20 de fevereiro de 2004


ANDARILHOS NA TEMPESTADE - PARTE II

Três meses depois de sair de Lisboa, quase sem comida e água, o primeiro monte é vislumbrado pelo timoneiro. Sozinho, ele pula, grita, ri e corre içar a outra vela para pegar um vento que chegue mais rápido ao esperado destino. Ele puxa a corda, larga o mastro, amarra a corda e corre ao timão para corrigir a rota. Em pouco tempo, seus pés terão terra firme onde pisar, água doce e fresca para beber e frutas para se deliciar. Finalmente, o longo tempo de espera chega ao fim, as noites de solidão em alto mar, as águas revoltosas e a fome que ja não era mais saciada com o que ele tinha no porão, tudo agora vai chegar ao fim.

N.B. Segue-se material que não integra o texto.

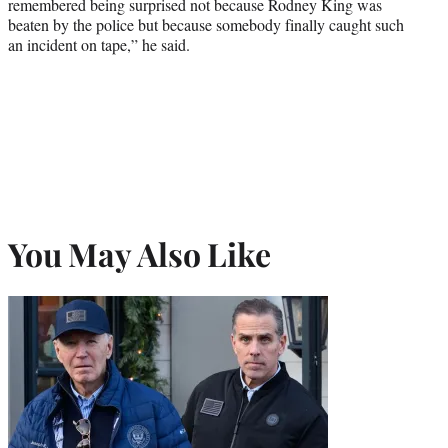
remembered being surprised not because Rodney King was
beaten by the police but because somebody finally caught such
an incident on tape,” he said.
You May Also Like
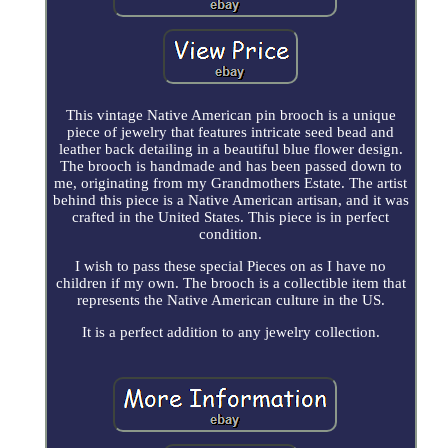
This vintage Native American pin brooch is a unique
piece of jewelry that features intricate seed bead and
leather back detailing in a beautiful blue flower design.
The brooch is handmade and has been passed down to
me, originating from my Grandmothers Estate. The artist
behind this piece is a Native American artisan, and it was
crafted in the United States. This piece is in perfect
condition.
I wish to pass these special Pieces on as I have no
children if my own. The brooch is a collectible item that
represents the Native American culture in the US.
It is a perfect addition to any jewelry collection.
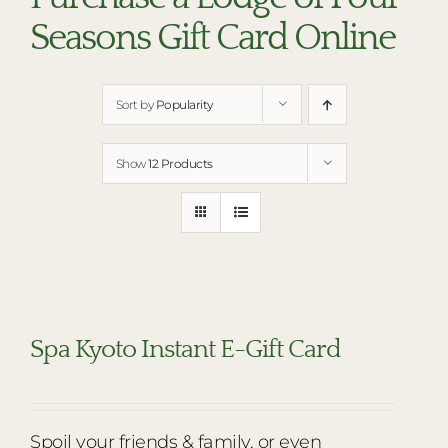
RESTAURANTS
Seasons Gift Card Online
PLAN AN EVENT
THE LODGE
Sort by
Popularity
Show
12 Products
Spa Kyoto Instant E-Gift Card
Spoil your friends & family, or even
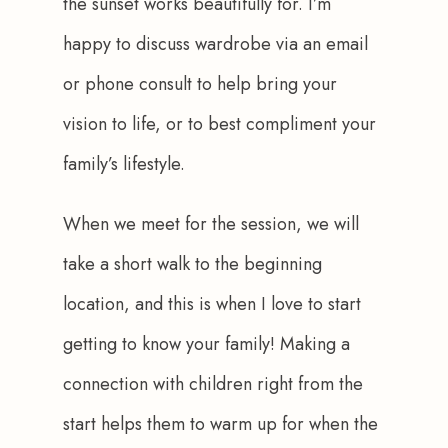
the sunset works beautifully for. I’m 
happy to discuss wardrobe via an email 
or phone consult to help bring your 
vision to life, or to best compliment your 
family’s lifestyle.
When we meet for the session, we will 
take a short walk to the beginning 
location, and this is when I love to start 
getting to know your family! Making a 
connection with children right from the 
start helps them to warm up for when the 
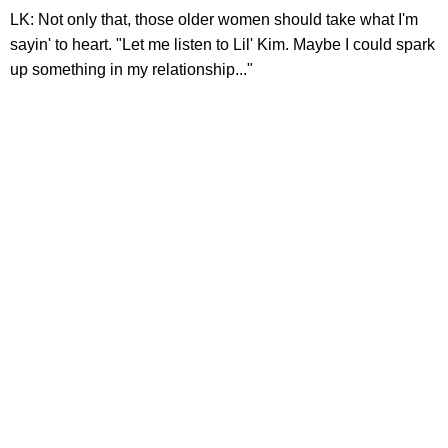
LK: Not only that, those older women should take what I'm
sayin' to heart. "Let me listen to Lil' Kim. Maybe I could spark
up something in my relationship..."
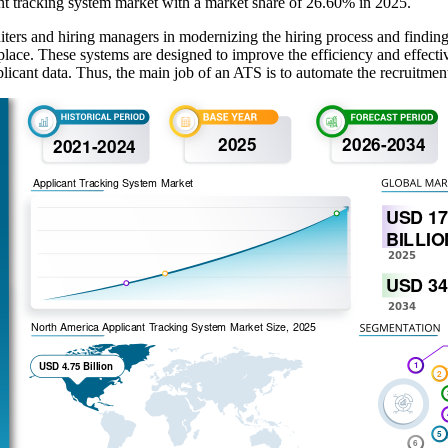
nt tracking system market with a market share of 26.60% in 2025.
iters and hiring managers in modernizing the hiring process and finding
 place. These systems are designed to improve the efficiency and effect
cant data. Thus, the main job of an ATS is to automate the recruitment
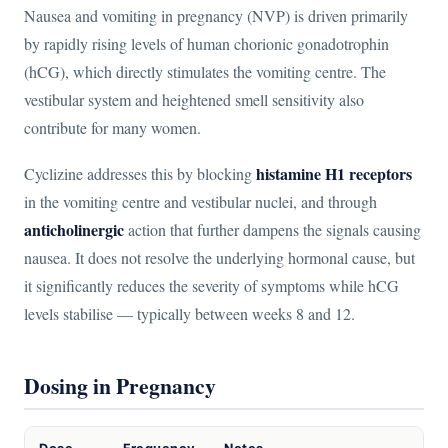
Nausea and vomiting in pregnancy (NVP) is driven primarily
by rapidly rising levels of human chorionic gonadotrophin
(hCG), which directly stimulates the vomiting centre. The
vestibular system and heightened smell sensitivity also
contribute for many women.
histamine H1 receptors
Cyclizine addresses this by blocking
in the vomiting centre and vestibular nuclei, and through
anticholinergic
action that further dampens the signals causing
nausea. It does not resolve the underlying hormonal cause, but
it significantly reduces the severity of symptoms while hCG
levels stabilise — typically between weeks 8 and 12.
Dosing in Pregnancy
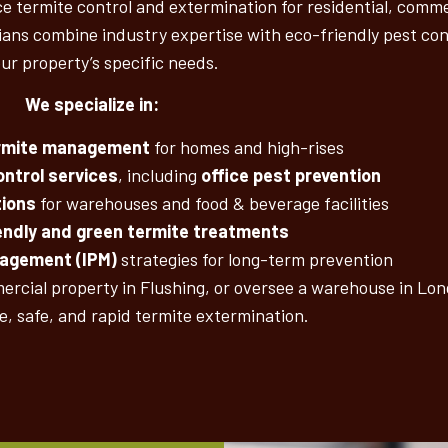
 termite control and extermination for residential, commer
ans combine industry expertise with eco-friendly pest cont
our property’s specific needs.
We specialize in:
ermite management
for homes and high-rises
ntrol services
, including
office pest prevention
tions
for warehouses and food & beverage facilities
endly and green termite treatments
nagement (IPM)
strategies for long-term prevention
rcial property in Flushing, or oversee a warehouse in Long
ve, safe, and rapid termite extermination.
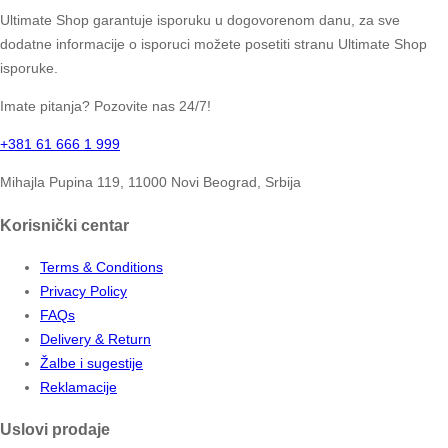
Ultimate Shop garantuje isporuku u dogovorenom danu, za sve
dodatne informacije o isporuci možete posetiti stranu Ultimate Shop
isporuke.
Imate pitanja? Pozovite nas 24/7!
+381 61 666 1 999
Mihajla Pupina 119, 11000 Novi Beograd, Srbija
Korisnički centar
Terms & Conditions
Privacy Policy
FAQs
Delivery & Return
Žalbe i sugestije
Reklamacije
Uslovi prodaje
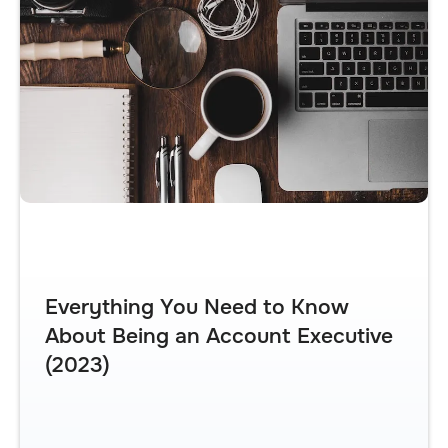
Everything You Need to Know
About Being an Account Executive
(2023)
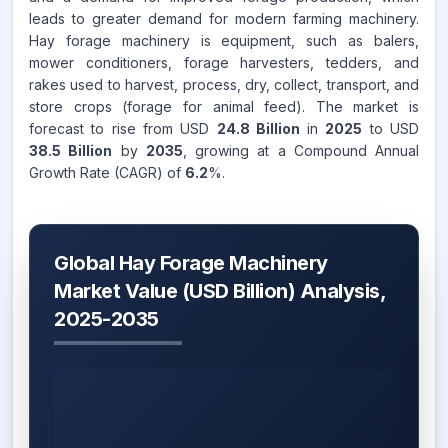
leads to greater demand for modern farming machinery.
Hay forage machinery is equipment, such as balers,
mower conditioners, forage harvesters, tedders, and
rakes used to harvest, process, dry, collect, transport, and
store crops (forage for animal feed). The market is
forecast to rise from USD
24.8 Billion
in
2025
to USD
38.5 Billion
by
2035
, growing at a Compound Annual
Growth Rate (CAGR) of
6.2
%.
Global Hay Forage Machinery
Market Value (USD Billion) Analysis,
2025-2035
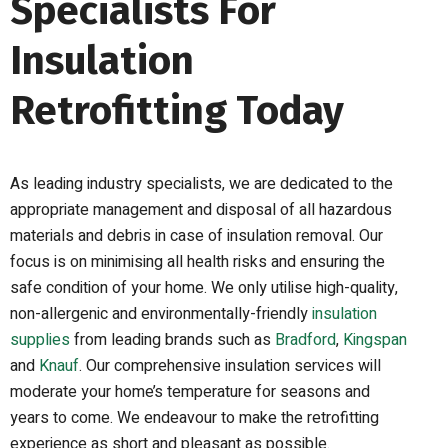
Specialists For
Insulation
Retrofitting Today
As leading industry specialists, we are dedicated to the
appropriate management and disposal of all hazardous
materials and debris in case of insulation removal. Our
focus is on minimising all health risks and ensuring
the
safe condition
of your home.
W
e only utilise high-quality,
non-allergenic and environmental
ly
-friendly
insulation
supplies
from leading brands such as
Bradford
,
Kingspan
and
Knauf
. Our
comprehensive
insulation services will
moderate your home’s temperature for seasons and
years to come. We endeavour to make the retrofitting
experience as short and pleasant as possible.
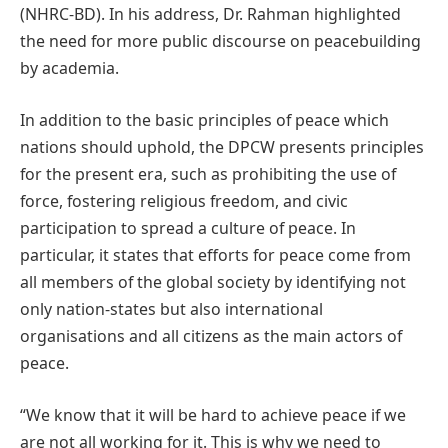
(NHRC-BD). In his address, Dr. Rahman highlighted
the need for more public discourse on peacebuilding
by academia.
In addition to the basic principles of peace which
nations should uphold, the DPCW presents principles
for the present era, such as prohibiting the use of
force, fostering religious freedom, and civic
participation to spread a culture of peace. In
particular, it states that efforts for peace come from
all members of the global society by identifying not
only nation-states but also international
organisations and all citizens as the main actors of
peace.
“We know that it will be hard to achieve peace if we
are not all working for it. This is why we need to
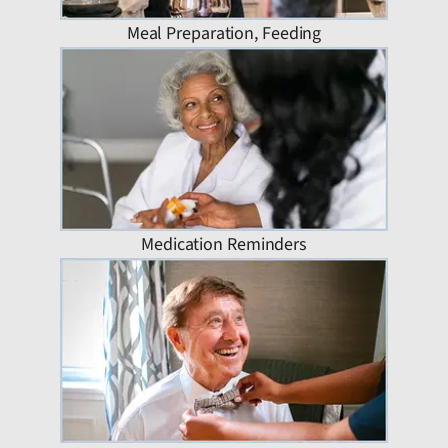
Meal Preparation, Feeding
Medication Reminders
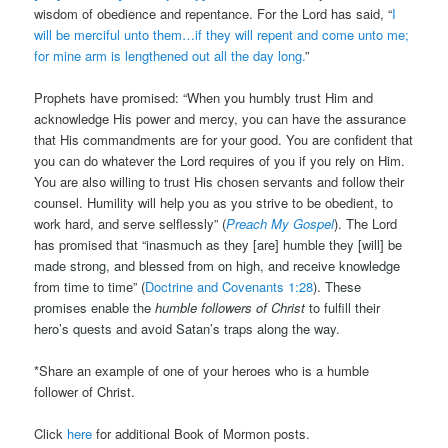
wisdom of obedience and repentance. For the Lord has said, “
I
will be merciful unto them…if they will repent and come unto me;
for mine arm is lengthened out all the day long.
”
Prophets have promised: “When you humbly trust Him and
acknowledge His power and mercy, you can have the assurance
that His commandments are for your good. You are confident that
you can do whatever the Lord requires of you if you rely on Him.
You are also willing to trust His chosen servants and follow their
counsel. Humility will help you as you strive to be obedient, to
work hard, and serve selflessly” (
Preach My Gospel
). The Lord
has promised that “
inasmuch as they [are]
humble
they [will] be
made strong, and blessed from on high, and
receive
knowledge
from time to time” (
Doctrine and Covenants 1:28
). These
promises enable the
humble followers of Christ
to fulfill their
hero’s quests and avoid Satan’s traps along the way.
*Share an example of one of your heroes who is a humble
follower of Christ.
Click
here
for additional Book of Mormon posts.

Falta pouco, o monte fica cada vez mais próximo e já se pode perceber que se for uma ilha, não é pequena, a floresta que cobre o morro é seguida de um paredão rochoso que segue a costa até se perder de vista. A água começa a tomar uma coloração mais esverdeada e o timoneiro precisa desviar de alguns recifes de corais para não ficar encalhado, ainda faltam uns dois quilômetros, talvez um pouco mais para que possa colocar os pés na areia. A espera é angustiante.
Quando o barco chega mais perto da praia, ele lança a âncora, pega a canoa e um remo e pula n'água . As remadas fortes mostram a pressa do marujo em sair do mar, antes de alcançar a areia ele pula da canoa e chega nadando até a orla.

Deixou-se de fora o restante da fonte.